The googlebot should not reach your pages that have sessions implemented anyway. Googlebot wont be buying anything from your e-commerce store. The session enhanced part of your site should be for buyers only if not just humans. You really only need the session after a user has purchased an item. If googlebot purchases an item and checks out, I think that would be a first. ;)

As someone whose primary business is training Web development teams in SEO methods, my advice is to NEVER allow session IDs in URLs. Take my word for it, Google is NOT smart enough to recognize a session ID. I also run a Web directory and I see dozens of 50-page sites each week with thousands of URLs in Google's index--all of which are banished to Supplemental Results. Anything that alters a URL can create duplicate page URLs and duplicate content penalties with search engines. Session IDs create duplicate URLs that do create problems.

Google's Webmaster Guidelines specifically cover this issue.

"Allow search bots to crawl your sites without session IDs or arguments that track their path through the site. These techniques are useful for tracking individual user behavior, but the access pattern of bots is entirely different. Using these techniques may result in incomplete indexing of your site, as bots may not be able to eliminate URLs that look different but actually point to the same page."

http://www.google.com/support/webmasters/bin/answer.py?answer=35769

There are two workarounds for this if you must use session IDs in URLs:

1. Use PHP code to detect search engine spiders and do not initiate a session when a spider requests a page. You can easily detect a spider using $_SERVER.

2. Do not initiate a session until an item is placed in the shopping cart (as digital-ether mentioned). Because spiders cannot place items in a properly designed shopping cart (never use hyperlinks to place items in a cart), the session ID never displays in the URLs when spiders are present.

Hope this helps. :mrgreen:

BTW, almost every Web developer who has ever created an e-commerce site has had to deal with AOL's abundance of deficiencies. That's what happens when you do not follow Internet standards.

Wow.. awesome post topdogger!
Advice to everyone interested: Take a bit of time to look at that link posted by topdogger: http://www.google.com/support/webmasters/bin/answer.py?answer=35769

It really is helpful if you're interested in SEO for google. Wish I'd read that 2 years ago instead of the bullcrap newsletters I get in my junk mail. urrrrg.

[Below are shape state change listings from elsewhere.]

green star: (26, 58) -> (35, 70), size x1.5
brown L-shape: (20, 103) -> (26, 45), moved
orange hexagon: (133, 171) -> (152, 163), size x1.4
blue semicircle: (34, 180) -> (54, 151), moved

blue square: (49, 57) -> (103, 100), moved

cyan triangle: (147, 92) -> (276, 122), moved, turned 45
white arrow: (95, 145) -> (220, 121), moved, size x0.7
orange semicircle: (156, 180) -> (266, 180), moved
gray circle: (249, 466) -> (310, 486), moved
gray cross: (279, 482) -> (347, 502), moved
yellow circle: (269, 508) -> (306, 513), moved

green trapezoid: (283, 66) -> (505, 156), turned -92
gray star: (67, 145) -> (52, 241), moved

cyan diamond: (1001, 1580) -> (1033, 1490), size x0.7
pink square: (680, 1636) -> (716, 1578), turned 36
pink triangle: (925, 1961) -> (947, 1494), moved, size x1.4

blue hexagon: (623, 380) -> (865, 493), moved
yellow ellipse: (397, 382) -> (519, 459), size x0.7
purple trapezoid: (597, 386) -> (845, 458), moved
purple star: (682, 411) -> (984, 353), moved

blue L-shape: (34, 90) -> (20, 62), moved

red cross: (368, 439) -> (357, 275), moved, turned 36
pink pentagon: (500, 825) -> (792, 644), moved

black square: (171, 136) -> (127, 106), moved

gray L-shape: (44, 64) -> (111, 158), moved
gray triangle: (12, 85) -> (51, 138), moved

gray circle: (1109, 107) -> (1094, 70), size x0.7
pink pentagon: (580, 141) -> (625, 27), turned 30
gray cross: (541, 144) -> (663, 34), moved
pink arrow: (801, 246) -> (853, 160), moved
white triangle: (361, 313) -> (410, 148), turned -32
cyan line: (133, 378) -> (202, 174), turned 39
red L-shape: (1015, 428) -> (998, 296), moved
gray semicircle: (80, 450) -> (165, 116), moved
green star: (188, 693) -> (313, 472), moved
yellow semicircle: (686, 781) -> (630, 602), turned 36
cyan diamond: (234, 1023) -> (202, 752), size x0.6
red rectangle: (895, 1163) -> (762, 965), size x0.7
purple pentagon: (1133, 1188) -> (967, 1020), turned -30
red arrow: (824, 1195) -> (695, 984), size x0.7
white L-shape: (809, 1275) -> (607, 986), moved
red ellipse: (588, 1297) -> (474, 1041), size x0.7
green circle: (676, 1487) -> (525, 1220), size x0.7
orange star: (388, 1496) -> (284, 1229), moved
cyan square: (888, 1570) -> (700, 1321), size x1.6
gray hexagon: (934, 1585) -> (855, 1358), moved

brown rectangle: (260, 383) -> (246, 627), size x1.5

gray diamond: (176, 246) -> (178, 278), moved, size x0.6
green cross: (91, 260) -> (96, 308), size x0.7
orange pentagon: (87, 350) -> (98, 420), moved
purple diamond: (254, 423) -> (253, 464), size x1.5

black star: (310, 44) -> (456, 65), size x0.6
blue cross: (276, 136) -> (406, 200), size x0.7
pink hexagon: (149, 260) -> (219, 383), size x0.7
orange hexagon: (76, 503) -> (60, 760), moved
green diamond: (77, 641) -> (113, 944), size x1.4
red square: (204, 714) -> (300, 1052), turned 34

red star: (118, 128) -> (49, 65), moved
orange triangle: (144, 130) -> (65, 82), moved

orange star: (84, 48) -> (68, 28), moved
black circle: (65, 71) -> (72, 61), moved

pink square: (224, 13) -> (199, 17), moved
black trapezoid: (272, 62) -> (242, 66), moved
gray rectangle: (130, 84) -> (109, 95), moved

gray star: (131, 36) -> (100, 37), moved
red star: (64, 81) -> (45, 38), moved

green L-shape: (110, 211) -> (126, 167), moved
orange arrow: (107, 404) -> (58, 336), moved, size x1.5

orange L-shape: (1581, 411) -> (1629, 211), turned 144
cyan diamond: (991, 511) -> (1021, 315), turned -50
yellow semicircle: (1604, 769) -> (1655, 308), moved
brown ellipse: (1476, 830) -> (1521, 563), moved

That's a pretty interesting story. It's funny that someone would think that a cookie could be used to block someone's access. The story sounds a bit suspicious, but it is possible. Actually, no spider can accept cookies or sessions, nor can they execute code. All they can do is request the script, read it and parse it. . . and they follow the hyperlinks that they find. If someone actually did build a CMS system that was that weak on security, anyone who turned off cookies and JavaScript would bust right through it.

If anyone else is interested, both MSN and Yahoo have guidelines pages similar to Google's.